━━━ RECORDS SUPPLIED ━━━

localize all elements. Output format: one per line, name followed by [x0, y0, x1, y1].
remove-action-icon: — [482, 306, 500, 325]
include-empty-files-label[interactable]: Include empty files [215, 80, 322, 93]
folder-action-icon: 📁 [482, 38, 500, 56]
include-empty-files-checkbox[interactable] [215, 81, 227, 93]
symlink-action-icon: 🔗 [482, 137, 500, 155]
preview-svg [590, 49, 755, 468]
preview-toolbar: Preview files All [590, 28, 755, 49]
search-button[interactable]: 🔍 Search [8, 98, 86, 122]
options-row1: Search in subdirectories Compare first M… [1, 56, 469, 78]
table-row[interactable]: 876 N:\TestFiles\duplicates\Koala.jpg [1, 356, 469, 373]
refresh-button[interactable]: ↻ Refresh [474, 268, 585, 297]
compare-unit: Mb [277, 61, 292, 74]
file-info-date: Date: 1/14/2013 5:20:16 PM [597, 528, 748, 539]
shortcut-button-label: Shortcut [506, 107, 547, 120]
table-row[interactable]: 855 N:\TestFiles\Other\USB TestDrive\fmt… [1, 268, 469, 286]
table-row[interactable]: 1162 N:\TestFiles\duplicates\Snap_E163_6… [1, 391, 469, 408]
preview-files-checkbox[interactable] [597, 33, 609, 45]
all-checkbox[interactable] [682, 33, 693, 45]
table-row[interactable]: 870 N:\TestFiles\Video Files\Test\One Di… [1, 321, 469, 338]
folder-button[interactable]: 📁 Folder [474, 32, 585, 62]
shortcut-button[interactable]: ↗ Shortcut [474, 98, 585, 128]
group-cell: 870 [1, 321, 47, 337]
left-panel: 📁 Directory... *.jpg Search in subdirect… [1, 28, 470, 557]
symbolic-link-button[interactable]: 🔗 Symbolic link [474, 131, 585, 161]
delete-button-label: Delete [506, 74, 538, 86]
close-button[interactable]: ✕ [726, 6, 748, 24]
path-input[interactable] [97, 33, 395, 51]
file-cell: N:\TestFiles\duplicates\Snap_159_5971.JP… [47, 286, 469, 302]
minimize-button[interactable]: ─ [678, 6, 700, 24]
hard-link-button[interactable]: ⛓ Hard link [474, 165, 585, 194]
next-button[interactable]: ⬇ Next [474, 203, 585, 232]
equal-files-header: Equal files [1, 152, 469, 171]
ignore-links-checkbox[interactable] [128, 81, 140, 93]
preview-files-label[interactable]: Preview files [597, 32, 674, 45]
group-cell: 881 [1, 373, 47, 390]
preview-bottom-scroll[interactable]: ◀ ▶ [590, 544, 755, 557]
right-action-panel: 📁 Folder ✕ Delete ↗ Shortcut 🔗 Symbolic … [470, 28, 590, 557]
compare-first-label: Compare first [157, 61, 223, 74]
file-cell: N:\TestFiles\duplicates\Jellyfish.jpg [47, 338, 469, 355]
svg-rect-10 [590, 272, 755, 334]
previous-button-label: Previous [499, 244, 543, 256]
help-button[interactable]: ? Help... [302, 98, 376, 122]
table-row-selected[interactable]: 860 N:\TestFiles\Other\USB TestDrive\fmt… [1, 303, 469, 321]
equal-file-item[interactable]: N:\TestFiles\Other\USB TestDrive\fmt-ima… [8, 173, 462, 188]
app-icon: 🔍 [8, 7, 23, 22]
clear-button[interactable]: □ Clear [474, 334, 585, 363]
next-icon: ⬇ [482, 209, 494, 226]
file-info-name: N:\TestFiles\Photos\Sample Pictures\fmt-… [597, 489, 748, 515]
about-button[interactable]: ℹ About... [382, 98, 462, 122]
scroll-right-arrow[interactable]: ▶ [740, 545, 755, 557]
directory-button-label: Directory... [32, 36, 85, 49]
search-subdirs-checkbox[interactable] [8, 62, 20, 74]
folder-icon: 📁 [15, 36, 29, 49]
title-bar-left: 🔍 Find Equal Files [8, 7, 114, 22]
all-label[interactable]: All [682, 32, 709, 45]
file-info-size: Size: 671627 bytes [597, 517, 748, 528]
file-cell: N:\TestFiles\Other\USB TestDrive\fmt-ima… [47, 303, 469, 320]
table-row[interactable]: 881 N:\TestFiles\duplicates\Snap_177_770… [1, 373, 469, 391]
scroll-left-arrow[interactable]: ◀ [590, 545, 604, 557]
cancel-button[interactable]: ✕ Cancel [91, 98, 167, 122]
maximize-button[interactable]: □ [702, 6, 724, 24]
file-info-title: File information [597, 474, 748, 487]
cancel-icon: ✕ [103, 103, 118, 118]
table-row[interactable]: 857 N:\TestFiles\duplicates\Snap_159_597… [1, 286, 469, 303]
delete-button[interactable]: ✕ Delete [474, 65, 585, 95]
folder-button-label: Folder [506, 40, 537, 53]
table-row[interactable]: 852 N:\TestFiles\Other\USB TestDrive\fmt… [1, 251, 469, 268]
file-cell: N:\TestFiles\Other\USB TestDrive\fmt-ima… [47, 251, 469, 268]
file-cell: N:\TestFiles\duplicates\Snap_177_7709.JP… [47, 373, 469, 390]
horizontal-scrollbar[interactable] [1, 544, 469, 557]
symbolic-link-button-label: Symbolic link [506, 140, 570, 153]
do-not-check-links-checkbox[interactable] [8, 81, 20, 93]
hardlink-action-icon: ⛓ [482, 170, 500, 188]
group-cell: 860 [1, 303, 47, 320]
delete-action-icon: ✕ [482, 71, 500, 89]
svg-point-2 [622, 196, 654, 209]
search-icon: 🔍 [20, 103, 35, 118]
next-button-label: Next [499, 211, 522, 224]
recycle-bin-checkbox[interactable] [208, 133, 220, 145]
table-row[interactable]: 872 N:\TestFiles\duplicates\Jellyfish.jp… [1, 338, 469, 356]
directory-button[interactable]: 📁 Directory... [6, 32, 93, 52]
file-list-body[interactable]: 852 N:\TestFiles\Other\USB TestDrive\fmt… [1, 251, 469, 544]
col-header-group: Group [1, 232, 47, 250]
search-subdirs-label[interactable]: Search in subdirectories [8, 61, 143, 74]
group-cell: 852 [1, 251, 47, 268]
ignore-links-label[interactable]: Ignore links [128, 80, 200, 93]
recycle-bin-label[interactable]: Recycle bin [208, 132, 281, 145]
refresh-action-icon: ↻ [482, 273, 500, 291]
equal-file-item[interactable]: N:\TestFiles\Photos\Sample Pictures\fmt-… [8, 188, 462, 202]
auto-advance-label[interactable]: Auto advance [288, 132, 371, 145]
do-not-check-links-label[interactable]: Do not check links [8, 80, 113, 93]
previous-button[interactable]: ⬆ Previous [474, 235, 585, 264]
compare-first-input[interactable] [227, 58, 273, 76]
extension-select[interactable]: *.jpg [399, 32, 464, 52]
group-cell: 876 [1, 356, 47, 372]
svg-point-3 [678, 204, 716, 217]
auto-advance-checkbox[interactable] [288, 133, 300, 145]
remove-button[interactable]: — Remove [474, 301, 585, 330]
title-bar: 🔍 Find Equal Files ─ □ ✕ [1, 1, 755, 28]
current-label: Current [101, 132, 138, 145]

━━━

WHAT THE TASK ASKS: Each entry needs to be written out again, exactly as given.

TASK ANSWER:
localize all elements. Output format: one per line, name followed by [x0, y0, x1, y1].
remove-action-icon: — [482, 306, 500, 325]
include-empty-files-label[interactable]: Include empty files [215, 80, 322, 93]
folder-action-icon: 📁 [482, 38, 500, 56]
include-empty-files-checkbox[interactable] [215, 81, 227, 93]
symlink-action-icon: 🔗 [482, 137, 500, 155]
preview-svg [590, 49, 755, 468]
preview-toolbar: Preview files All [590, 28, 755, 49]
search-button[interactable]: 🔍 Search [8, 98, 86, 122]
options-row1: Search in subdirectories Compare first M… [1, 56, 469, 78]
table-row[interactable]: 876 N:\TestFiles\duplicates\Koala.jpg [1, 356, 469, 373]
refresh-button[interactable]: ↻ Refresh [474, 268, 585, 297]
compare-unit: Mb [277, 61, 292, 74]
file-info-date: Date: 1/14/2013 5:20:16 PM [597, 528, 748, 539]
shortcut-button-label: Shortcut [506, 107, 547, 120]
table-row[interactable]: 855 N:\TestFiles\Other\USB TestDrive\fmt… [1, 268, 469, 286]
table-row[interactable]: 1162 N:\TestFiles\duplicates\Snap_E163_6… [1, 391, 469, 408]
preview-files-checkbox[interactable] [597, 33, 609, 45]
all-checkbox[interactable] [682, 33, 693, 45]
table-row[interactable]: 870 N:\TestFiles\Video Files\Test\One Di… [1, 321, 469, 338]
folder-button[interactable]: 📁 Folder [474, 32, 585, 62]
shortcut-button[interactable]: ↗ Shortcut [474, 98, 585, 128]
group-cell: 870 [1, 321, 47, 337]
left-panel: 📁 Directory... *.jpg Search in subdirect… [1, 28, 470, 557]
symbolic-link-button[interactable]: 🔗 Symbolic link [474, 131, 585, 161]
delete-button-label: Delete [506, 74, 538, 86]
close-button[interactable]: ✕ [726, 6, 748, 24]
path-input[interactable] [97, 33, 395, 51]
file-cell: N:\TestFiles\duplicates\Snap_159_5971.JP… [47, 286, 469, 302]
minimize-button[interactable]: ─ [678, 6, 700, 24]
hard-link-button[interactable]: ⛓ Hard link [474, 165, 585, 194]
next-button[interactable]: ⬇ Next [474, 203, 585, 232]
equal-files-header: Equal files [1, 152, 469, 171]
ignore-links-checkbox[interactable] [128, 81, 140, 93]
preview-files-label[interactable]: Preview files [597, 32, 674, 45]
group-cell: 881 [1, 373, 47, 390]
preview-bottom-scroll[interactable]: ◀ ▶ [590, 544, 755, 557]
right-action-panel: 📁 Folder ✕ Delete ↗ Shortcut 🔗 Symbolic … [470, 28, 590, 557]
compare-first-label: Compare first [157, 61, 223, 74]
file-cell: N:\TestFiles\duplicates\Jellyfish.jpg [47, 338, 469, 355]
svg-rect-10 [590, 272, 755, 334]
previous-button-label: Previous [499, 244, 543, 256]
help-button[interactable]: ? Help... [302, 98, 376, 122]
table-row-selected[interactable]: 860 N:\TestFiles\Other\USB TestDrive\fmt… [1, 303, 469, 321]
equal-file-item[interactable]: N:\TestFiles\Other\USB TestDrive\fmt-ima… [8, 173, 462, 188]
app-icon: 🔍 [8, 7, 23, 22]
clear-button[interactable]: □ Clear [474, 334, 585, 363]
next-icon: ⬇ [482, 209, 494, 226]
file-info-name: N:\TestFiles\Photos\Sample Pictures\fmt-… [597, 489, 748, 515]
about-button[interactable]: ℹ About... [382, 98, 462, 122]
scroll-right-arrow[interactable]: ▶ [740, 545, 755, 557]
directory-button-label: Directory... [32, 36, 85, 49]
search-subdirs-checkbox[interactable] [8, 62, 20, 74]
folder-icon: 📁 [15, 36, 29, 49]
title-bar-left: 🔍 Find Equal Files [8, 7, 114, 22]
all-label[interactable]: All [682, 32, 709, 45]
file-info-size: Size: 671627 bytes [597, 517, 748, 528]
file-cell: N:\TestFiles\Other\USB TestDrive\fmt-ima… [47, 303, 469, 320]
table-row[interactable]: 881 N:\TestFiles\duplicates\Snap_177_770… [1, 373, 469, 391]
scroll-left-arrow[interactable]: ◀ [590, 545, 604, 557]
cancel-button[interactable]: ✕ Cancel [91, 98, 167, 122]
maximize-button[interactable]: □ [702, 6, 724, 24]
file-info-title: File information [597, 474, 748, 487]
cancel-icon: ✕ [103, 103, 118, 118]
table-row[interactable]: 857 N:\TestFiles\duplicates\Snap_159_597… [1, 286, 469, 303]
delete-button[interactable]: ✕ Delete [474, 65, 585, 95]
folder-button-label: Folder [506, 40, 537, 53]
table-row[interactable]: 852 N:\TestFiles\Other\USB TestDrive\fmt… [1, 251, 469, 268]
file-cell: N:\TestFiles\Other\USB TestDrive\fmt-ima… [47, 251, 469, 268]
file-cell: N:\TestFiles\duplicates\Snap_177_7709.JP… [47, 373, 469, 390]
horizontal-scrollbar[interactable] [1, 544, 469, 557]
symbolic-link-button-label: Symbolic link [506, 140, 570, 153]
do-not-check-links-checkbox[interactable] [8, 81, 20, 93]
hardlink-action-icon: ⛓ [482, 170, 500, 188]
group-cell: 860 [1, 303, 47, 320]
delete-action-icon: ✕ [482, 71, 500, 89]
svg-point-2 [622, 196, 654, 209]
search-icon: 🔍 [20, 103, 35, 118]
next-button-label: Next [499, 211, 522, 224]
recycle-bin-checkbox[interactable] [208, 133, 220, 145]
table-row[interactable]: 872 N:\TestFiles\duplicates\Jellyfish.jp… [1, 338, 469, 356]
directory-button[interactable]: 📁 Directory... [6, 32, 93, 52]
file-list-body[interactable]: 852 N:\TestFiles\Other\USB TestDrive\fmt… [1, 251, 469, 544]
col-header-group: Group [1, 232, 47, 250]
search-subdirs-label[interactable]: Search in subdirectories [8, 61, 143, 74]
group-cell: 852 [1, 251, 47, 268]
ignore-links-label[interactable]: Ignore links [128, 80, 200, 93]
recycle-bin-label[interactable]: Recycle bin [208, 132, 281, 145]
refresh-action-icon: ↻ [482, 273, 500, 291]
equal-file-item[interactable]: N:\TestFiles\Photos\Sample Pictures\fmt-… [8, 188, 462, 202]
auto-advance-label[interactable]: Auto advance [288, 132, 371, 145]
do-not-check-links-label[interactable]: Do not check links [8, 80, 113, 93]
previous-button[interactable]: ⬆ Previous [474, 235, 585, 264]
compare-first-input[interactable] [227, 58, 273, 76]
extension-select[interactable]: *.jpg [399, 32, 464, 52]
group-cell: 876 [1, 356, 47, 372]
svg-point-3 [678, 204, 716, 217]
auto-advance-checkbox[interactable] [288, 133, 300, 145]
remove-button[interactable]: — Remove [474, 301, 585, 330]
title-bar: 🔍 Find Equal Files ─ □ ✕ [1, 1, 755, 28]
current-label: Current [101, 132, 138, 145]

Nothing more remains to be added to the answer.